To examine the psychological roots of coordination and how different levels of knowledge affect it, Thomas and his colleagues recruited participants to play an online game.
The participants were paired off, with each assuming the role of either butcher or baker working in a market. As the game began, each was offered a choice: Try to work together for mutual benefit — butchers making hot dogs and bakers making buns — or work on their own for a lesser, but certain profit.
To test how knowledge levels might affect whether participants would work together, researchers created four levels of knowledge for how participants could earn more by working together.
The first level, called private knowledge, involved telling one player that he could earn more by working with his partner, but leaving him in the dark about what his partner’s knows.
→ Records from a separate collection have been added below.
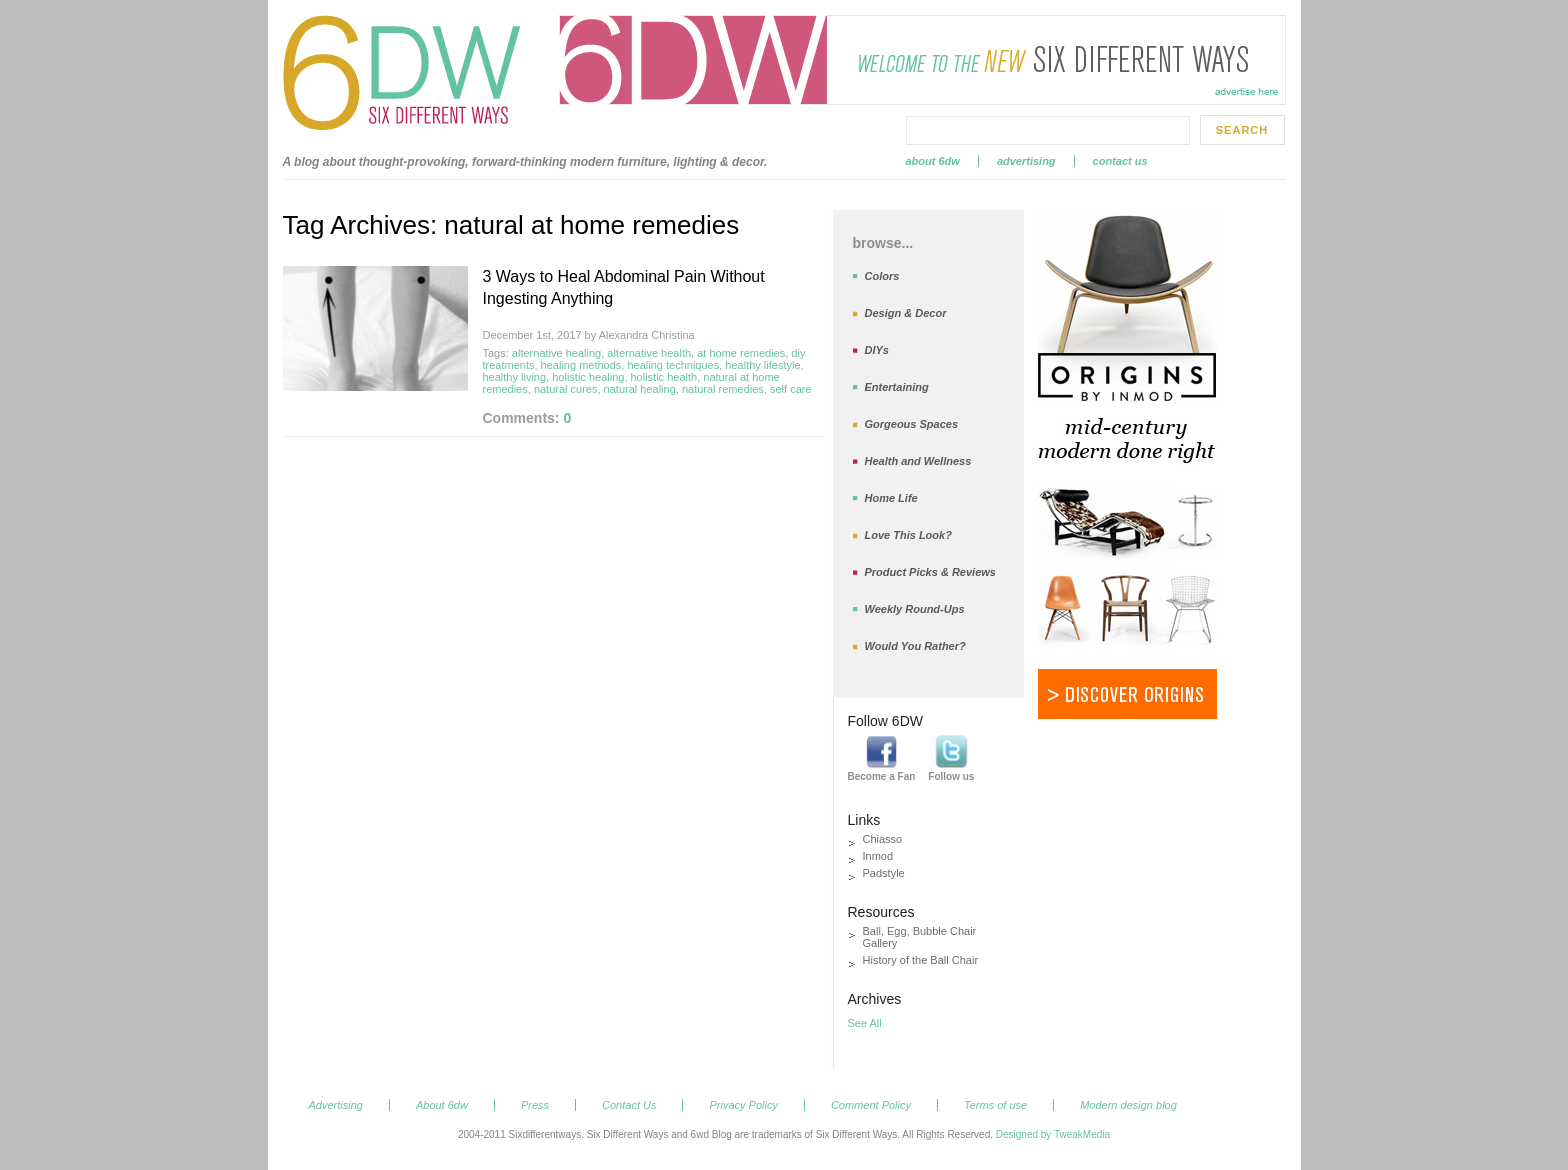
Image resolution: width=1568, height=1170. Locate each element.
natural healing (640, 389)
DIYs (877, 350)
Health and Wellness (918, 461)
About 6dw (933, 161)
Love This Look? (908, 535)
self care (791, 389)
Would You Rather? (915, 646)
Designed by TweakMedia (1053, 1134)
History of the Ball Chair (921, 960)
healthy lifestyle (762, 365)
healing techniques (673, 365)
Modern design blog (1128, 1105)
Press (535, 1105)
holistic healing (588, 377)
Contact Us (1120, 161)
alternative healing (556, 353)
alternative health (649, 353)
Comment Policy (871, 1105)
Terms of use (995, 1105)
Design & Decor (906, 313)
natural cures (566, 389)
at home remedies (741, 353)
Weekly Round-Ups (915, 609)
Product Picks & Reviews (930, 572)
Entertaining (897, 387)
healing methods (581, 365)
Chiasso (883, 839)
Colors (882, 276)
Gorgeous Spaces (912, 424)
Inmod (878, 856)
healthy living (515, 377)
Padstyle (884, 873)
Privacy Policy (743, 1105)
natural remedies (723, 389)
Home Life (891, 498)
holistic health (664, 377)
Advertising (1026, 161)
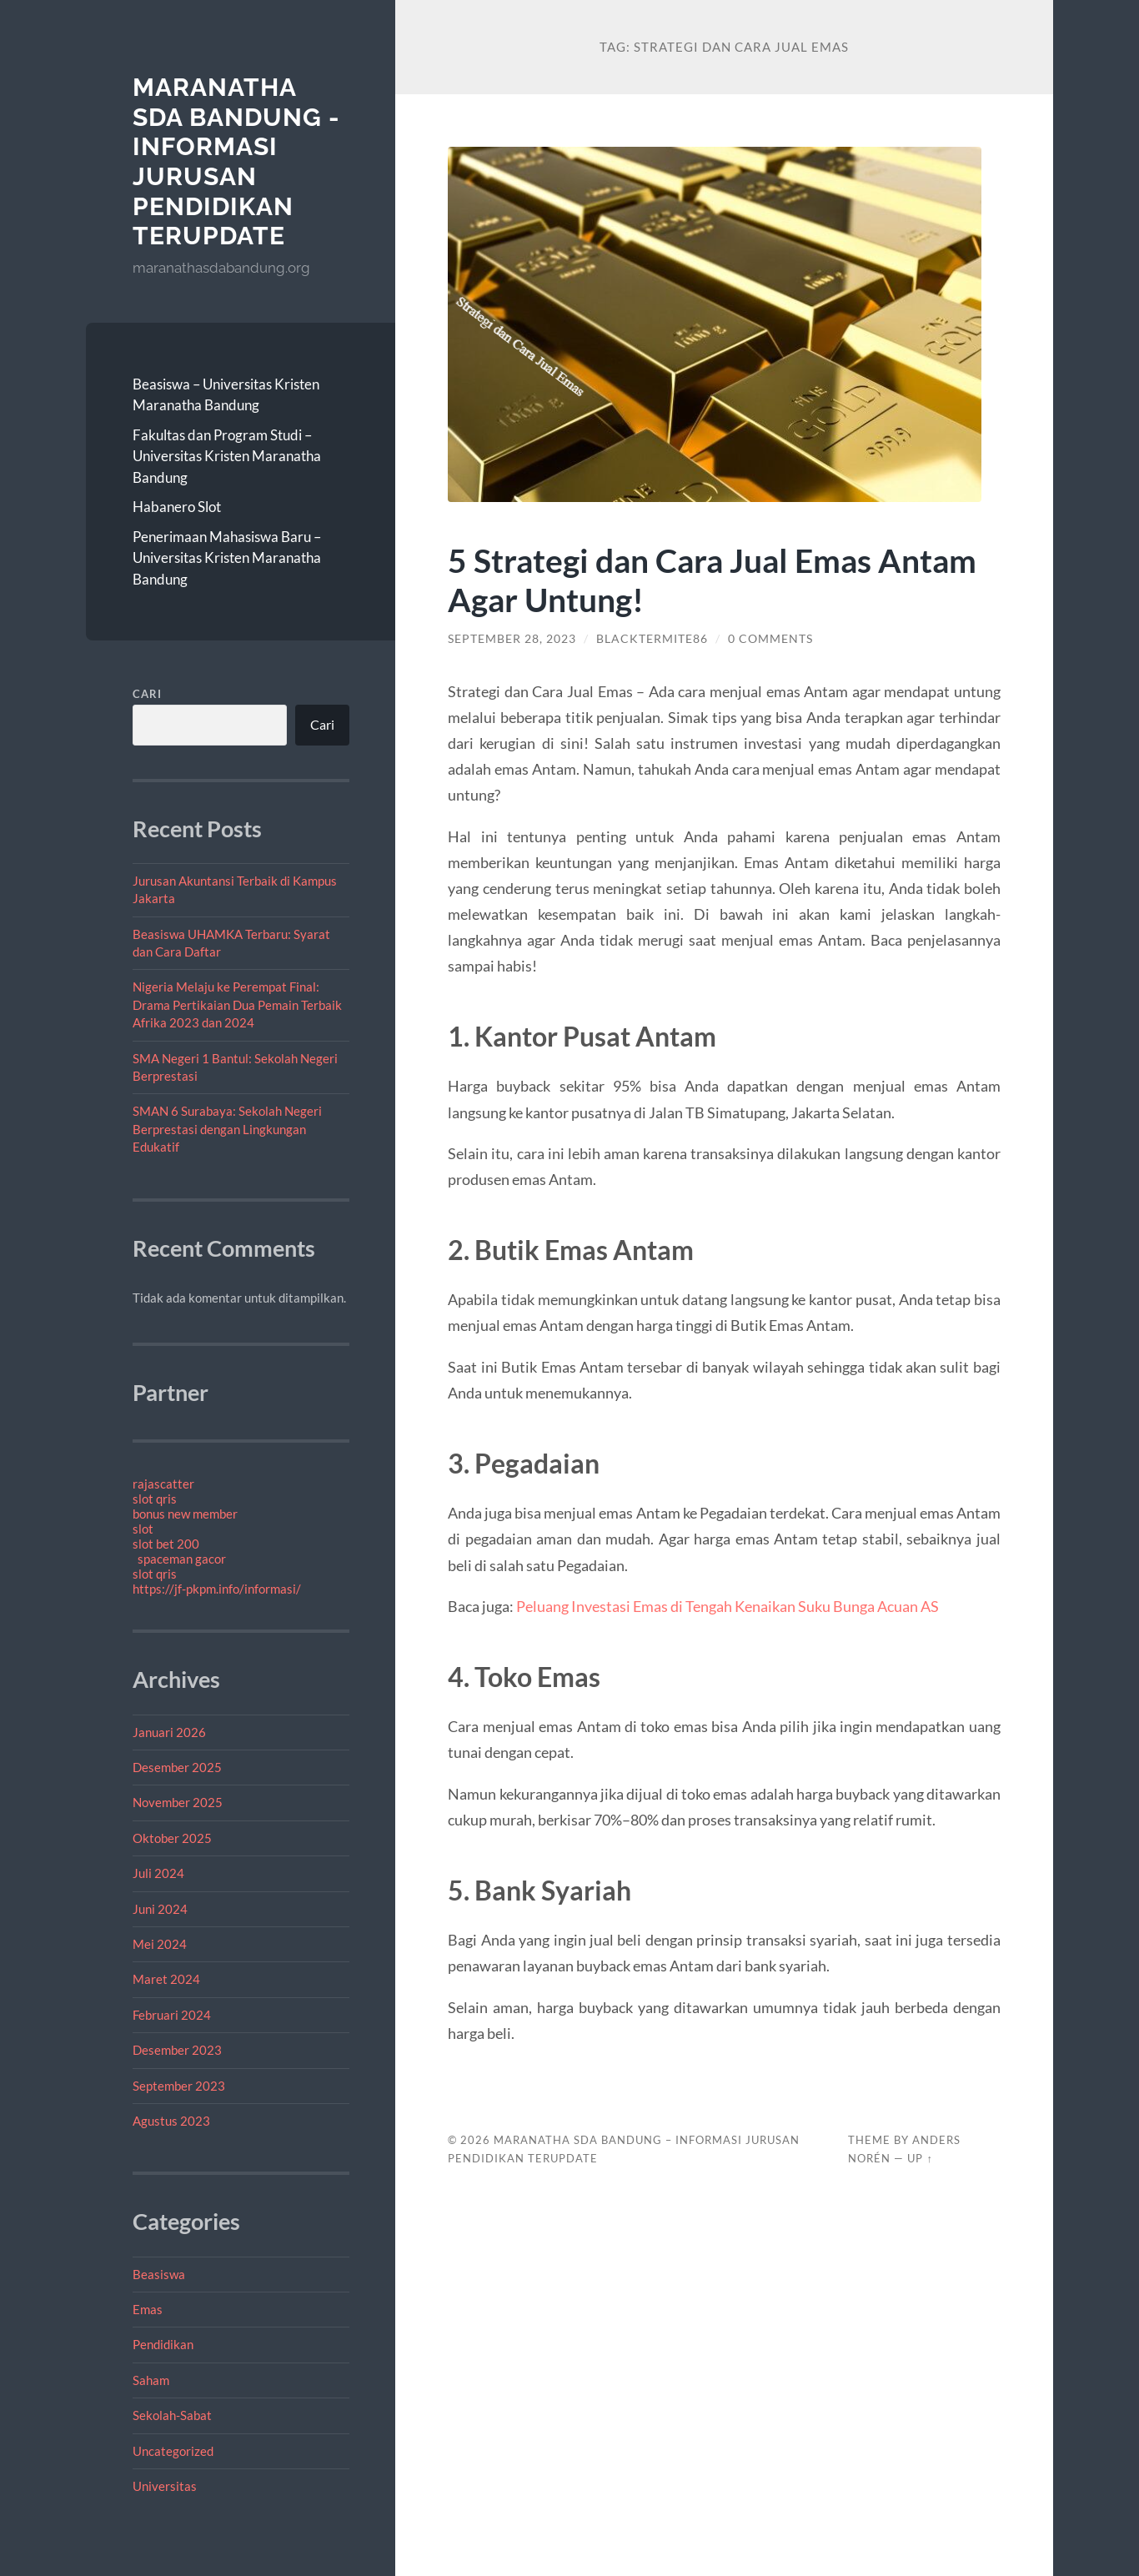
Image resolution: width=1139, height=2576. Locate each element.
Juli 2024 (158, 1873)
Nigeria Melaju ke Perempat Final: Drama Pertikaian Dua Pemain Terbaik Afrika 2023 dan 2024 (237, 1004)
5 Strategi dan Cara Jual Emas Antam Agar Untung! (712, 579)
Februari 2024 (172, 2014)
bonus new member (185, 1513)
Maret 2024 (166, 1978)
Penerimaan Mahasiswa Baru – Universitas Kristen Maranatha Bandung (227, 558)
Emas (148, 2309)
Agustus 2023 (171, 2120)
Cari (147, 693)
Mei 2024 (160, 1943)
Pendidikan (163, 2344)
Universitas (165, 2485)
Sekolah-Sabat (172, 2415)
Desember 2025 (177, 1767)
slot (143, 1528)
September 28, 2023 (512, 638)
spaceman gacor (182, 1558)
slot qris (155, 1498)
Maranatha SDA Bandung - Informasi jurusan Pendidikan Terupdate (236, 161)
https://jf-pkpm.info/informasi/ (217, 1588)
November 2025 (178, 1802)
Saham (151, 2380)
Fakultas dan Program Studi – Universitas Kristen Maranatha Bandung (227, 456)
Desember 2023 (177, 2049)
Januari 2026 (169, 1732)
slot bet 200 (166, 1543)
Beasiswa (159, 2274)
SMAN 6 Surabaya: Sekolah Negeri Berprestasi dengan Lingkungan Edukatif (227, 1128)
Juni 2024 (160, 1908)
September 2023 (179, 2085)
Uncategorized (173, 2450)
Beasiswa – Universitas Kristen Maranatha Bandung (226, 394)
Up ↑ (919, 2158)
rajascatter (163, 1483)
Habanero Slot (177, 506)
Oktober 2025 (172, 1837)
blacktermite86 (652, 638)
At the second level, called secondary knowledge, one player knows conditions are good, and knows his partner knows that as well. In the third, one player knows, knows his partner knows, and knows his partner knows that he knows. To create common knowledge, this information was broadcast over a loudspeaker.
“Each player then makes a decision,” Thomas explained. “They can decide to work alone or work together, and we paid them accordingly.”
As predicted, these levels of knowledge dramatically affected how people played the game.
“What we found was that, for private knowledge, even if we varied the payouts, or the number of people involved, only about 15 percent of people cooperated,” Thomas said. “With shared knowledge, we saw about 50 percent, and with common knowledge, it was 85 percent. It was just a whopping effect. That indicated to us that we are very sensitive to this previously unappreciated mental state. Our minds evolved to understand this important kind of social structure, and how different kinds of knowledge can impact it.”
The effects of common knowledge, however, are hardly limited to the type of economic games described in the study.
“You can see evidence of these coordination problems everywhere,” Thomas said. “We’ve done work on euphemism and indirect speech, where everyone understands the subtext of what’s being said, though it isn’t explicit. You can also see aspects of it when people talk about taboos or political correctness. When something is taboo, that’s a common-knowledge issue because even though everyone may think it, you can’t say it. There’s even evidence that self-conscious emotions, like guilt or pride or shame, are sensitive to common knowledge, and that certain emotional signals like blushing or crying are built around the idea.”